Outage of Global instance, May 8, 2026

Hello,

We regret that the Global instance of KoboToolbox, kf.kobotoolbox.org, is down as of 00:32 UTC due to an AWS infrastructure problem. The EU instance is not affected.

Amazon is posting public updates about the situation at https://health.aws.amazon.com/health/status#ec2-us-east-1_1778199926. As of now, 01:38 UTC, the current status is as follows:

May 07 5:53 PM PDT We continue to investigate instance impairments to a single Availability Zone (use1-az4) in the US-EAST-1 Region. We have experienced an increase in temperatures within a single data center, which in some cases has caused impairments for instances in the Availability Zone. EC2 instances and EBS volumes hosted on impacted hardware are affected by the loss of power during the thermal event. Other AWS services that depend on the affected EC2 instances and EBS volumes in this Availability Zone, may also experience impairments.

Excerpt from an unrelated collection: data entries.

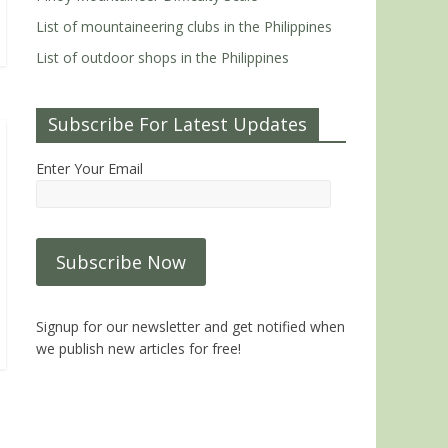
List of mountaineering clubs in the Philippines
List of outdoor shops in the Philippines
Subscribe For Latest Updates
Enter Your Email
Signup for our newsletter and get notified when
we publish new articles for free!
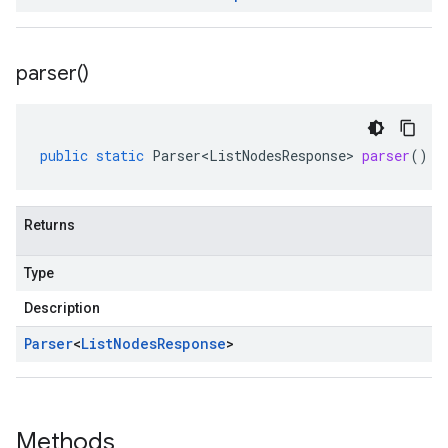
parser(
)
public
static
Parser<ListNodesResponse>
parser
()
Returns
Type
Description
Parser
<
List
Nodes
Response
>
Methods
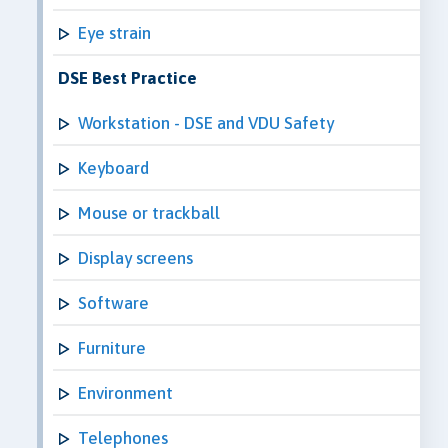
Eye strain
DSE Best Practice
Workstation - DSE and VDU Safety
Keyboard
Mouse or trackball
Display screens
Software
Furniture
Environment
Telephones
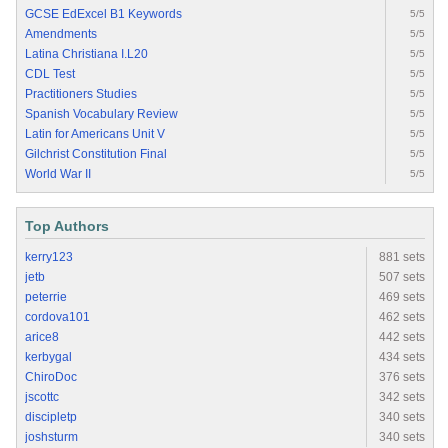
GCSE EdExcel B1 Keywords
5/5
Amendments
5/5
Latina Christiana I.L20
5/5
CDL Test
5/5
Practitioners Studies
5/5
Spanish Vocabulary Review
5/5
Latin for Americans Unit V
5/5
Gilchrist Constitution Final
5/5
World War II
5/5
Top Authors
kerry123
881 sets
jetb
507 sets
peterrie
469 sets
cordova101
462 sets
arice8
442 sets
kerbygal
434 sets
ChiroDoc
376 sets
jscottc
342 sets
discipletp
340 sets
joshsturm
340 sets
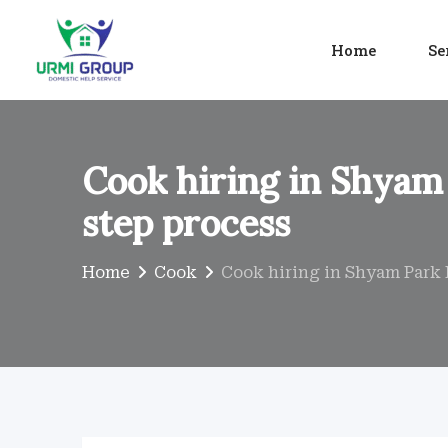
Skip
to
Home
Se
content
Cook hiring in Shyam 
step process
Home
Cook
Cook hiring in Shyam Park 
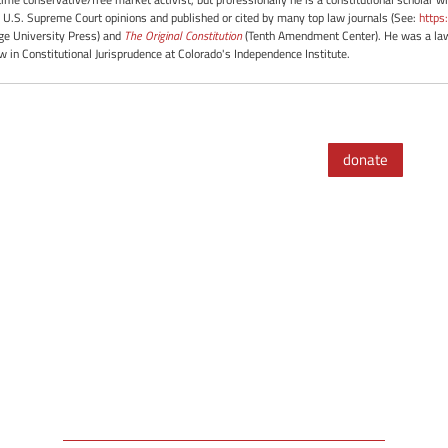
 U.S. Supreme Court opinions and published or cited by many top law journals (See:
https
e University Press) and
The Original Constitution
(Tenth Amendment Center). He was a law 
ow in Constitutional Jurisprudence at Colorado's Independence Institute.
donate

We will continue to provide updates as recovery continues.

Kobo staff will continue to monitor the situation and bring the Global instance back online as soon as Amazon corrects the underlying infrastructure failure.

We apologize for this disruption and thank you for your patience.

1 Like

Amazon has provided this update:

May 07 6:47 PM PDT We continue to work towards mitigating the increased temperatures to its normal levels in the affected Availability Zone (use1-az4) in the US-EAST-1 Region. Other AWS services that depend on the affected EC2 instances and EBS volumes in this Availability Zone, may also experience impairments. We have weighed away traffic for most services at this time. We recommend customers utilize one of the other Availability Zones in the US-EAST-1 Region at this time, as existing instances in other AZ’s remain unaffected by this issue. Customers may experience longer than usual provisioning times. We will provide an update by 7:45 PM PDT, or sooner if we have additional information to share.

1 Like

Further update from Amazon:

May 07 8:06 PM PDT We are actively working to restore temperatures to normal levels in the affected Availability Zone (use1-az4) in the US-EAST-1 Region, though progress is slower than originally anticipated. Since our last update we have made incremental progress to restore cooling systems within the affected AZ, which will not be visible to external customers but are required for the restoration of affected services. In the impacted Availability Zone, EC2 Instances, EBS Volumes, and other AWS Services are also experiencing elevated error rates and latencies for some workflows. As part of our recovery effort, we have shifted traffic away from the impacted Availability Zone for most services. We recommend customers utilize one of the other Availability Zones in the US-EAST-1 Region, as existing instances in other AZs remain unaffected by this issue. If immediate recovery is required, we recommend customers restore from EBS Snapshots and/or replace affected resources by launching new replacement resources in one of the unaffected zones. We will provide an update by 10:00 PM PDT, or sooner if we have additional information to share.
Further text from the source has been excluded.